#### Data for this task

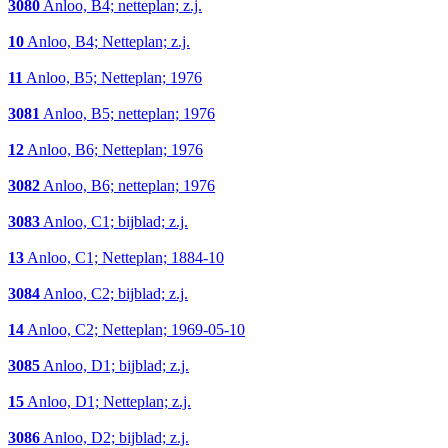
3080
Anloo, B4; netteplan; z.j.
10
Anloo, B4; Netteplan; z.j.
11
Anloo, B5; Netteplan; 1976
3081
Anloo, B5; netteplan; 1976
12
Anloo, B6; Netteplan; 1976
3082
Anloo, B6; netteplan; 1976
3083
Anloo, C1; bijblad; z.j.
13
Anloo, C1; Netteplan; 1884-10
3084
Anloo, C2; bijblad; z.j.
14
Anloo, C2; Netteplan; 1969-05-10
3085
Anloo, D1; bijblad; z.j.
15
Anloo, D1; Netteplan; z.j.
3086
Anloo, D2; bijblad; z.j.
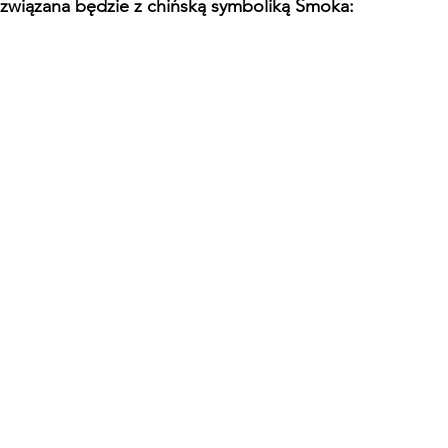
 związana będzie z chińską symboliką Smoka:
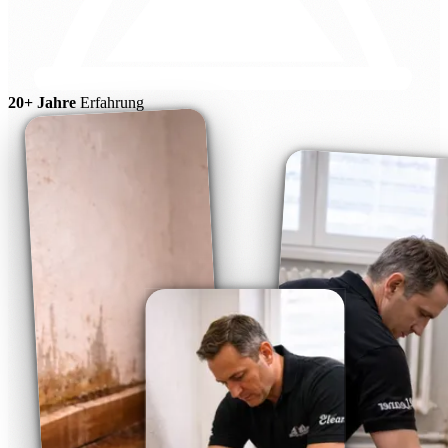
20+ Jahre
Erfahrung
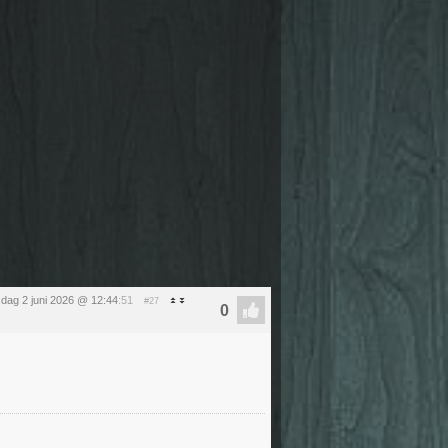
sdag 2 juni 2026 @ 12:44
:51
#27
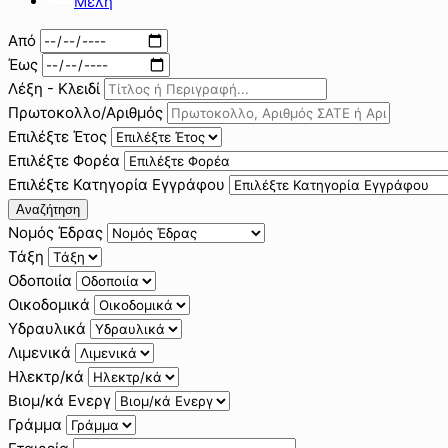
Μέλη
Από
Έως
Λέξη - Κλειδί
Πρωτοκολλο/Αριθμός
Επιλέξτε Έτος
Επιλέξτε Φορέα
Επιλέξτε Κατηγορία Εγγράφου
Αναζήτηση
Νομός Έδρας
Τάξη
Οδοποιία
Οικοδομικά
Υδραυλικά
Λιμενικά
Ηλεκτρ/κά
Βιομ/κά Ενεργ
Γράμμα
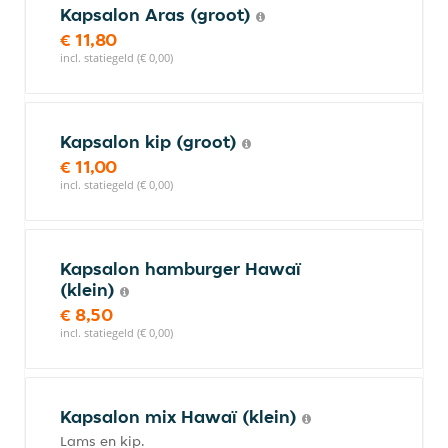
Kapsalon Aras (groot)
€ 11,80
incl. statiegeld (€ 0,00)
Kapsalon kip (groot)
€ 11,00
incl. statiegeld (€ 0,00)
Kapsalon hamburger Hawaï
(klein)
€ 8,50
incl. statiegeld (€ 0,00)
Kapsalon mix Hawaï (klein)
Lams en kip.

########

→ Assigned task
Write out each line above with the word "Kapsalon".

→ Your solution
Kapsalon Aras (groot)
Kapsalon kip (groot)
Kapsalon hamburger Hawaï
Kapsalon mix Hawaï (klein)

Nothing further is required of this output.